Redistricting has been an issue for the Republican Hogan since he entered office in 2015, and he has tried to introduce reforms through the Democratic-majority General Assembly without success.
“Nowhere has gerrymandering been allowed to run more rampant than here in the state of Maryland,” said Hogan, announcing the establishment of the Citizens Redistricting Commission.
Gerrymandering is the centuries-old practice of one party drawing political boundaries to concentrate its voters in a district to gain an advantage or to disadvantage opponents.
“This commission is the first of its kind in the history of our state,” Hogan said.
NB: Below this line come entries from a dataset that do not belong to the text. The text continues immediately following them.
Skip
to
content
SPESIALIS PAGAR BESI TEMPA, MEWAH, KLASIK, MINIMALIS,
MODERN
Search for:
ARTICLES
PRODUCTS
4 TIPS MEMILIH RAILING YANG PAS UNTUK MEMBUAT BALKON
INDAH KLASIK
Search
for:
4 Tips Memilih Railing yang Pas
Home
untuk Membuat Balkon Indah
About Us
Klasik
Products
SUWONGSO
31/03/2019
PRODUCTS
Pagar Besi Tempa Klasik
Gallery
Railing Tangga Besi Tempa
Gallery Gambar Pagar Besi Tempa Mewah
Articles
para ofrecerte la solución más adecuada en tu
The commission will be made up of three Republicans, three Democrats and three independents. Hogan named three co-chairs of the commission — Retired federal judge Alexander Williams; Dr. Kathleen Hetherington, president of Howard Community College; and Walter Olson, senior fellow at the Cato Institute’s Robert Levy Center for Constitutional Studies.
The other six commission members will be chosen from applications submitted by citizens.
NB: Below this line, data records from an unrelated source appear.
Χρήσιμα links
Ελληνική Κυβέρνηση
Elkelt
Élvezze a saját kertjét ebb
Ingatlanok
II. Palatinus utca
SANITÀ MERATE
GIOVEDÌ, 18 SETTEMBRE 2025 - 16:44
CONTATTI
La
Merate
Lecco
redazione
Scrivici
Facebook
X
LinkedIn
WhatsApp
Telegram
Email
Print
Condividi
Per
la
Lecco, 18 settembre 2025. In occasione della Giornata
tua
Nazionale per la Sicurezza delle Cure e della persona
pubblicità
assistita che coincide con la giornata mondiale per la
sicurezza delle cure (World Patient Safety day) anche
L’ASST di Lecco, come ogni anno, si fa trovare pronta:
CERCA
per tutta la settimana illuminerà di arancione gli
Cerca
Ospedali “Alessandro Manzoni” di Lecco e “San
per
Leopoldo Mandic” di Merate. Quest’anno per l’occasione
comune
“This time we want to make sure that the people of Maryland are actually the ones drawing these lines and not the politicians or the party bosses,” Hogan said.
The governor said the citizens commission would establish political districts that are fair, comply with the Constitution and the 1965 Voting Rights Act, respect natural boundaries and geography, and do not take into account citizens’ party affiliation.
To buttress his call for reform, Hogan pointed out that registered Democrats outnumber registered Republicans 2 to 1 in Maryland, but on Capitol Hill, in the House of Representatives, Maryland Democrats outnumber Republicans 7 to 1.